**RECORDS SUPPLIED**
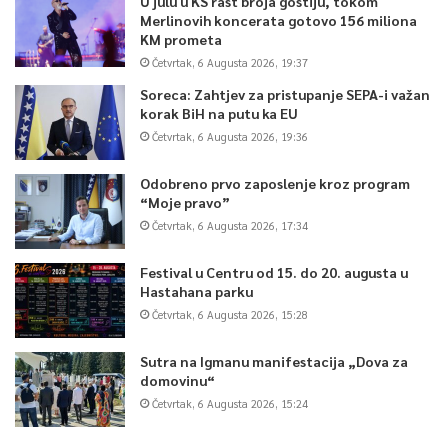
U julu u KS rast broja gostiju, tokom
Merlinovih koncerata gotovo 156 miliona
KM prometa
Četvrtak, 6 Augusta 2026, 19:37
Soreca: Zahtjev za pristupanje SEPA-i važan
korak BiH na putu ka EU
Četvrtak, 6 Augusta 2026, 19:36
Odobreno prvo zaposlenje kroz program
“Moje pravo”
Četvrtak, 6 Augusta 2026, 17:34
Festival u Centru od 15. do 20. augusta u
Hastahana parku
Četvrtak, 6 Augusta 2026, 15:28
Sutra na Igmanu manifestacija „Dova za
domovinu“
Četvrtak, 6 Augusta 2026, 15:24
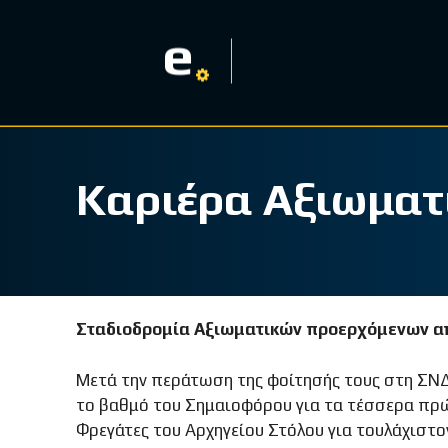
e
Καριέρα Αξιωματ
Σταδιοδρομία Αξιωματικών προερχόμενων α
Μετά την περάτωση της φοίτησής τους στη ΣΝΔ,
το βαθμό του Σημαιοφόρου για τα τέσσερα πρώ
Φρεγάτες του Αρχηγείου Στόλου για τουλάχιστ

**TASK DIRECTIONS**
Only the lines from the one containing "το βαθμό του Σημαιοφόρου για τα τέσσερα πρώ" through the end of the records above belong in the output, each exactly as it stands, both ends included.

**REPLY**
το βαθμό του Σημαιοφόρου για τα τέσσερα πρώ
Φρεγάτες του Αρχηγείου Στόλου για τουλάχιστ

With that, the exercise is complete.